Но Одберт, не дослушав, уже поворотил своего коня и помчался во весь опор по еле заметной, вьющейся среди трав тропе, ведущей на север в земли херусков. Он сошел с дистанции, не желая больше участвовать в скачках, и Ауриане надо было немедленно принимать сложное решение. Что ей делать? Оставить гонку и кинуться вслед за своим врагом? Хотя Беринхард, обладая завидной скоростью, еще может нагнать лидеров и даже обойти их на финише. Может быть, Одберт именно эту цель и преследовал: он хотел совершить покушение на ее жизнь, а в случае, если оно не удастся, помешать ей хотя бы выиграть скачки, чтобы Ауриане не досталась награда. Сам он не осмелится показаться на финише, где Ауриану ждет Витгерн и многие другие хатты, принесшие торжественную клятву отомстить ему.
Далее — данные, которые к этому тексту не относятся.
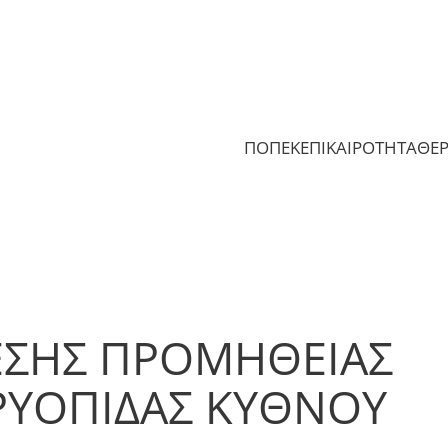
ΠΟΠΕΚ
ΕΠΙΚΑΙΡΟΤΗΤΑ
ΘΕ
ΣΗΣ ΠΡΟΜΗΘΕΙΑΣ
ΡΥΟΠΙΔΑΣ ΚΥΘΝΟΥ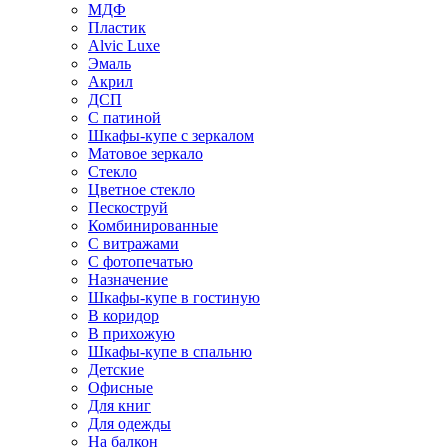
МДФ
Пластик
Alvic Luxe
Эмаль
Акрил
ДСП
С патиной
Шкафы-купе с зеркалом
Матовое зеркало
Стекло
Цветное стекло
Пескоструй
Комбинированные
С витражами
С фотопечатью
Назначение
Шкафы-купе в гостиную
В коридор
В прихожую
Шкафы-купе в спальню
Детские
Офисные
Для книг
Для одежды
На балкон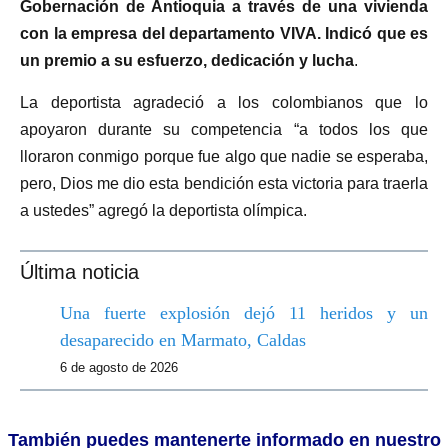
Gobernación de Antioquia a través de una vivienda
con la empresa del departamento VIVA. Indicó que es
un premio a su esfuerzo, dedicación y lucha
.
La deportista agradeció a los colombianos que lo
apoyaron durante su competencia “a todos los que
lloraron conmigo porque fue algo que nadie se esperaba,
pero, Dios me dio esta bendición esta victoria para traerla
a ustedes” agregó la deportista olímpica.
Última noticia
Una fuerte explosión dejó 11 heridos y un
desaparecido en Marmato, Caldas
6 de agosto de 2026
También puedes mantenerte informado en nuestro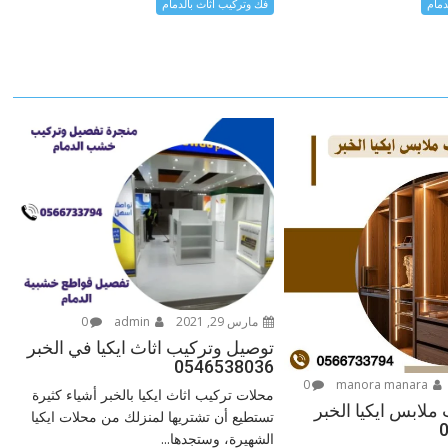
دمام
فك وتركيب اثاث بالدمام
مارس 29, 2021
admin
0
توصيل وتركيب اثاث ايكيا في الخبر
0546538036
0
manora manara
محلات تركيب اثاث ايكيا بالخبر أشياء كثيرة
ملابس ايكيا الخبر
تستطيع أن تشتريها لمنزلك من محلات ايكيا
الشهيرة، وستجدها...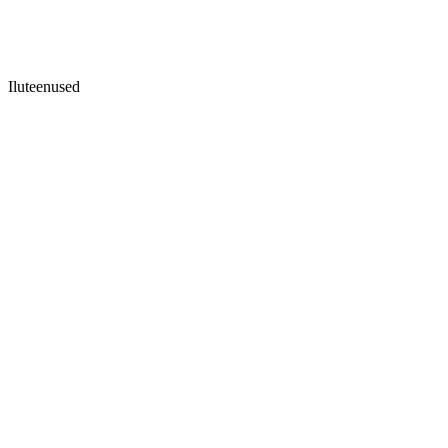
Iluteenused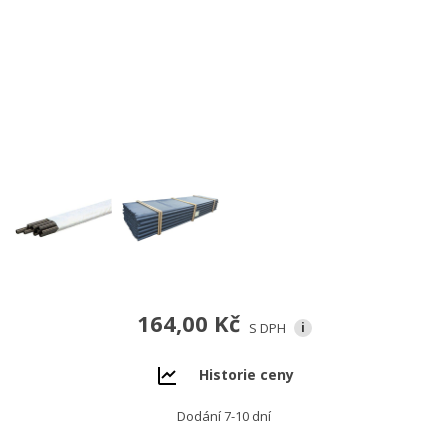
164,00 Kč
S DPH
i
Historie ceny
Dodání 7-10 dní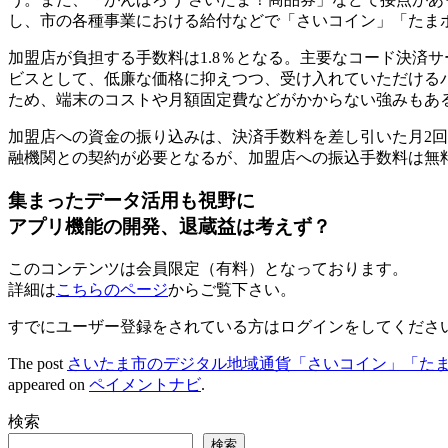
し、市の各種事業における給付などで「さいコイン」「たま
加盟店が負担する手数料は1.8％となる。主要なコード決済
ビスとして、低廉な価格に抑えつつ、受け入れていただける
ため、端末のコストや月額固定費などがかからない強みもあ
加盟店への資金の振り込みは、決済手数料を差し引いた月2
融機関との契約が必要となるが、加盟店への振込手数料は無
集まったデータ活用も視野に
アプリ機能の開発、退蔵益は考えず？
このコンテンツは会員限定（有料）となっております。
詳細は
こちらのページ
からご覧下さい。
すでにユーザー登録をされている方は
ログイン
をしてくださ
The post
さいたま市のデジタル地域通貨「さいコイン」「たま
appeared on
ペイメントナビ
.
検索
検索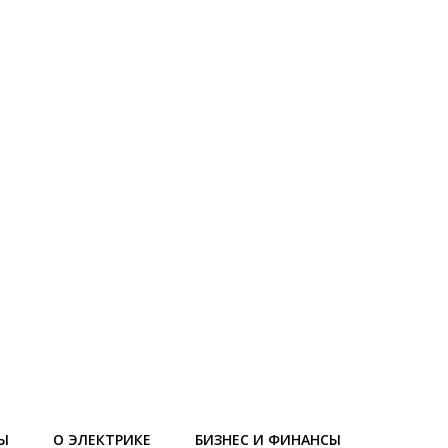
Ы
О ЭЛЕКТРИКЕ
БИЗНЕС И ФИНАНСЫ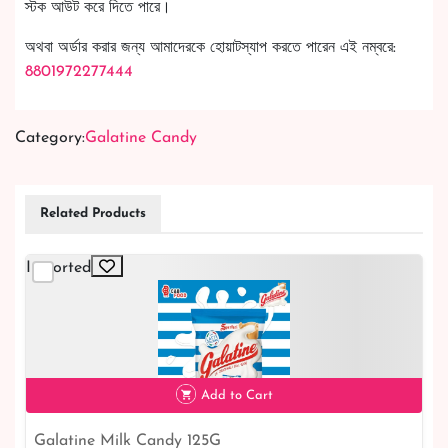
স্টক আউট করে দিতে পারে।
অথবা অর্ডার করার জন্য আমাদেরকে হোয়াটস্যাপ করতে পারেন এই নম্বরে:
8801972277444
Category:
Galatine Candy
Related Products
Imported
Add to Cart
Galatine Milk Candy 125G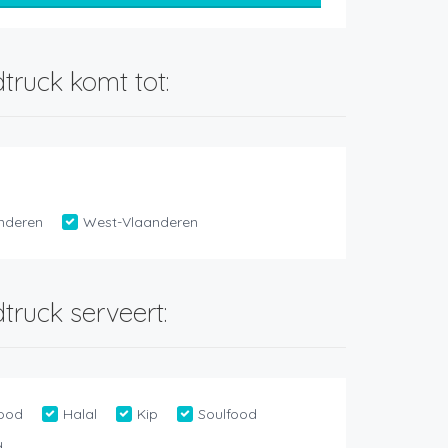
truck komt tot:
nderen
West-Vlaanderen
truck serveert:
ood
Halal
Kip
Soulfood
d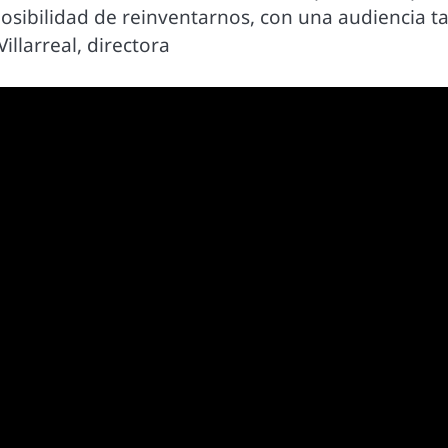
 posibilidad de reinventarnos, con una audiencia t
illarreal, directora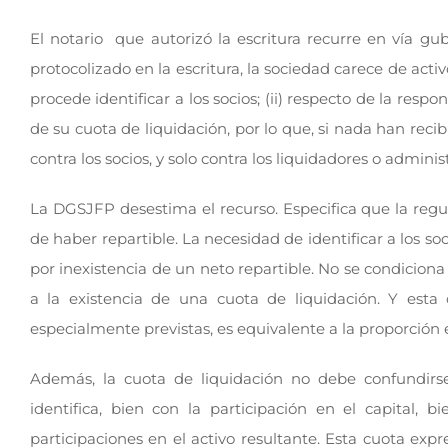
El notario que autorizó la escritura recurre en vía gu
protocolizado en la escritura, la sociedad carece de acti
procede identificar a los socios; (ii) respecto de la resp
de su cuota de liquidación, por lo que, si nada han reci
contra los socios, y solo contra los liquidadores o adminis
La DGSJFP desestima el recurso. Especifica que la regu
de haber repartible. La necesidad de identificar a los 
por inexistencia de un neto repartible. No se condiciona l
a la existencia de una cuota de liquidación. Y esta 
especialmente previstas, es equivalente a la proporción en
Además, la cuota de liquidación no debe confundirse
identifica, bien con la participación en el capital, 
participaciones en el activo resultante. Esta cuota expr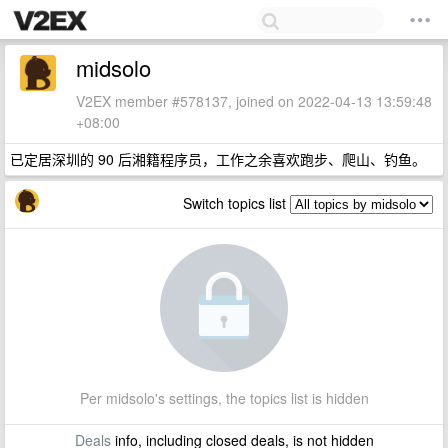
midsolo
V2EX member #578137, joined on 2022-04-13 13:59:48
+08:00
已定居深圳的 90 后湘籍程序员，工作之余喜欢跑步、爬山、钓鱼。
Switch topics list
Per midsolo's settings, the topics list is hidden
Deals
info, including closed deals, is not hidden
Помедлив несколько мгновений, Ауриана решила продолжать гонку. Преследовать Одберта не имело никакого смысла, поскольку он не хотел вступать с ней в честный поединок, которого требовал священный закон кровной мести.

Он опять нанес ей оскорбление, поправ ее честь и достоинство, и снова ушел безнаказанным, довольным собой.

Беринхард резво взял с места в карьер, радостно устремившись за несущимися впереди всадниками, исчезающими уже один за другим в буковой роще. Жеребец наращивал скорость, не менее страстно стремясь догнать своих соперников по скачке, чем сама Ауриана. Она ощущала себя сейчас снарядом, выпущенным из катапульты. Ауриана не была больше всадницей, она была птицей в полете или самим порывом ветра, неведомой стихийной силой, неудержимо рвущейся вперед. Она хорошо видела лидирующую группу лошадей, находящуюся все еще далеко впереди и преодолевающую, словно стадо грациозных оленей в стремительном летящем прыжке, невысокую каменную стену; но постепенно она приближалась к ним.

«Мы непременно победим!», — думала Ауриана, чувствуя радостный восторг в душе. До финиша было еще довольно далеко, а в Беринхарде не ощущалось ни тени усталости, он был так же скор и стремителен, как и в начале гонки. У него было еще время, чтобы догнать лидеров. В мощном неудержимом беге Беринхард обогнал наконец всадников, замыкающих лидирующую группу.

Когда наконец участники гонки появились на финишной прямой, и зрители увидели их, толпа сразу же поняла, что Ауриана на их глазах делает невозможное, нагоняя всадников, лидировавших на протяжении всей скачки. Ее героические усилия не могли оставить равнодушными никого из зрителей вне зависимости от того, к какому племени они принадлежали. Толпа взревела, поддерживая Ауриану, подбадривая ее своими приветственными криками. Беринхард, казалось, превратился в серое пламя, быстро стремящееся к финишу. Держа голову почти у самой земли и подняв вертикально темный хвост, похожий на взметнувшееся к небу знамя победы, он нес Ауриану, слившуюся с ним и почти невидимую зрителям, к финишу.